Location
- 7204 27th Ave NE Marysville, Washington 98271 United States

Information
- Type: Public, secondary school
- School district: Marysville School District
- Grades: 9-12
- Enrollment: 88 (2021-22)
- Colors: Red, black, & white
- Athletics conference: Northwest 1B
- Team name: Hawks
- Website: Heritage High School website

= Tulalip Heritage High School =

Tulalip Heritage High School (dxʷlilap x̌alalʔtxʷ) is a public secondary school for grades 9-12 and is part of the Marysville School District. It is located on the Tulalip reservation. Heritage High School shares its campus with Legacy High School and Tenth Street Middle School.

Heritage High School was built in 2008, though the school traces its history back to Project Salmon at Marysville Pilchuck High School in the 1990s.

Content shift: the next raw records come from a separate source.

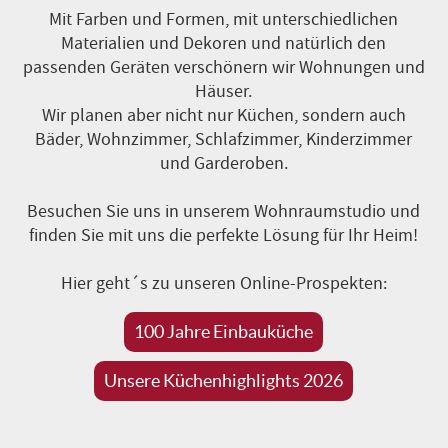
Mit Farben und Formen, mit unterschiedlichen
Materialien und Dekoren und natürlich den
passenden Geräten verschönern wir Wohnungen und
Häuser.
Wir planen aber nicht nur Küchen, sondern auch
Bäder, Wohnzimmer, Schlafzimmer, Kinderzimmer
und Garderoben.
Besuchen Sie uns in unserem Wohnraumstudio und
finden Sie mit uns die perfekte Lösung für Ihr Heim!
Hier geht´s zu unseren Online-Prospekten:
100 Jahre Einbauküche
Unsere Küchenhighlights 2026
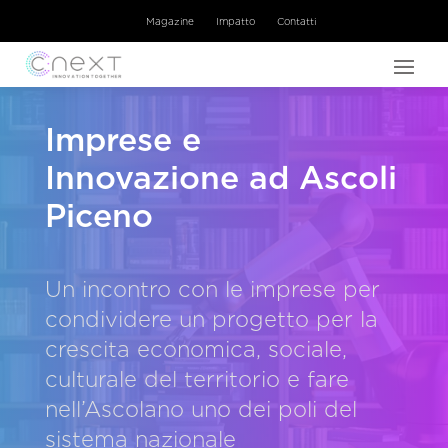
Magazine
Impatto
Contatti
Imprese e
Innovazione ad Ascoli
Piceno
Un incontro con le imprese per
condividere un progetto per la
crescita economica, sociale,
culturale del territorio e fare
nell’Ascolano uno dei poli del
sistema nazionale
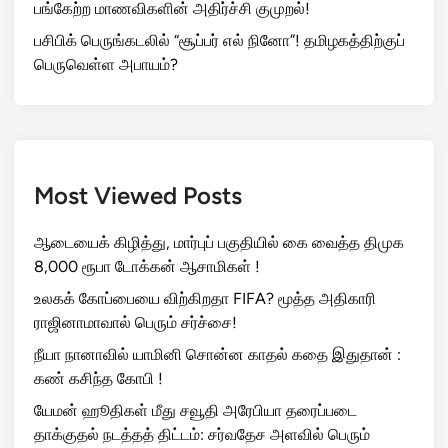
பங்கேற்ற மாணவிகளின் அதிர்ச்சி குமுறல்!
பசிபிக் பெருங்கடலில் “சூப்பர் எல் நினோ”! தமிழகத்திற்குப்
பெருவெள்ள அபாயம்?
Most Viewed Posts
ஆடையைக் கிழித்து, மார்புப் பகுதியில் கை வைத்த திமுக
8,000 ரூபா டோக்கன் ஆசாமிகள் !
உலகக் கோப்பையை விற்கிறதா FIFA? மூத்த அதிகாரி
ராஜினாமாவால் பெரும் சர்ச்சை!
நீயா நானாவில் யாமினி சொன்ன காதல் கதை இதுதான் :
கண் கசிந்த கோபி !
யேமன் ஹூதிகள் மீது சவூதி அரேபியா தரைப்படை
தாக்குதல் நடத்தத் திட்டம்: சர்வதேச அளவில் பெரும்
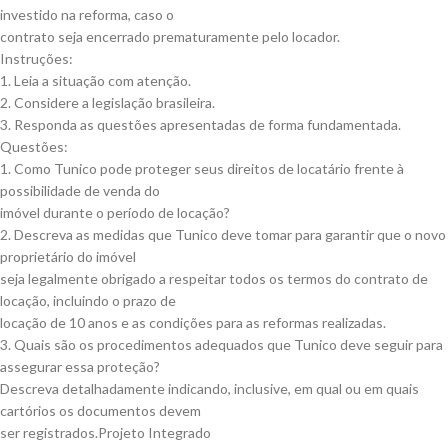
investido na reforma, caso o
contrato seja encerrado prematuramente pelo locador.
Instruções:
1. Leia a situação com atenção.
2. Considere a legislação brasileira.
3. Responda as questões apresentadas de forma fundamentada.
Questões:
1. Como Tunico pode proteger seus direitos de locatário frente à
possibilidade de venda do
imóvel durante o período de locação?
2. Descreva as medidas que Tunico deve tomar para garantir que o novo
proprietário do imóvel
seja legalmente obrigado a respeitar todos os termos do contrato de
locação, incluindo o prazo de
locação de 10 anos e as condições para as reformas realizadas.
3. Quais são os procedimentos adequados que Tunico deve seguir para
assegurar essa proteção?
Descreva detalhadamente indicando, inclusive, em qual ou em quais
cartórios os documentos devem
ser registrados.Projeto Integrado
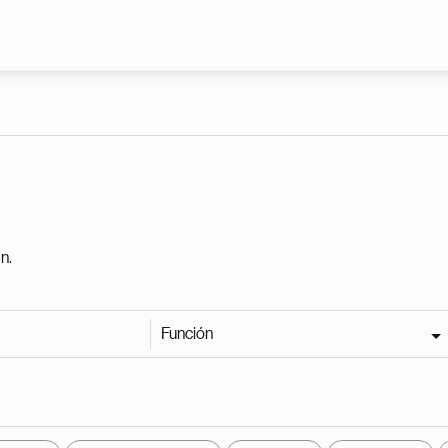
Pasar al contenido principal
n.
Función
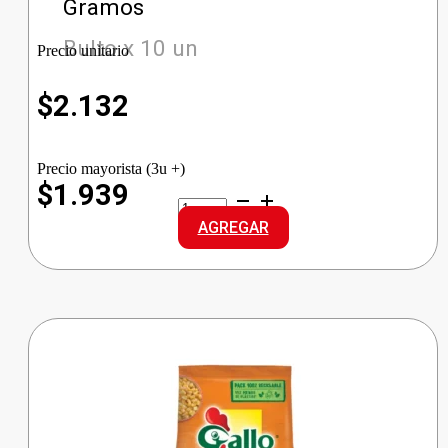
Gramos
Bulto x 10 un
Precio unitario
$
2.132
Precio mayorista (3u +)
$1.939
GALLO
ARROZ
AGREGAR
G.LARGO
cantidad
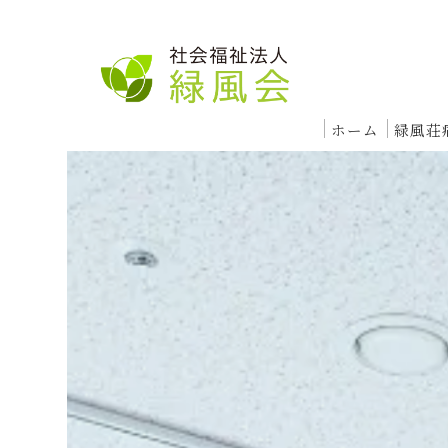
ホーム
緑風荘
入院
急
回
療
レ
外来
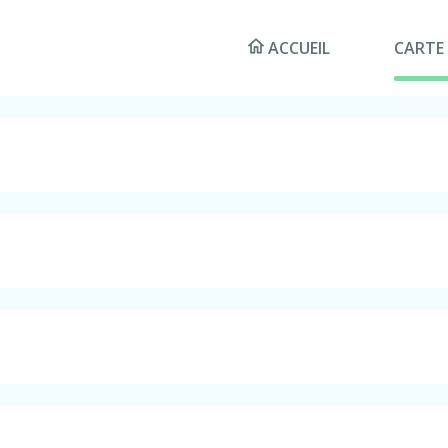
ACCUEIL
CARTE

Since 2022, Heritage High School has replaced traditional tests and grading with the "Big Picture" model, a focus on experiential learning and a year-end project to demonstrate mastery of curriculum. Students spend three days a week in class and the other two days doing internships and independent study. Education at Heritage is also community based, in partnership with the Tulalip tribes. For example, a student interested in marine biology can work with the tribal fishery to gain experience. Heritage High School aims to "decolonize" education.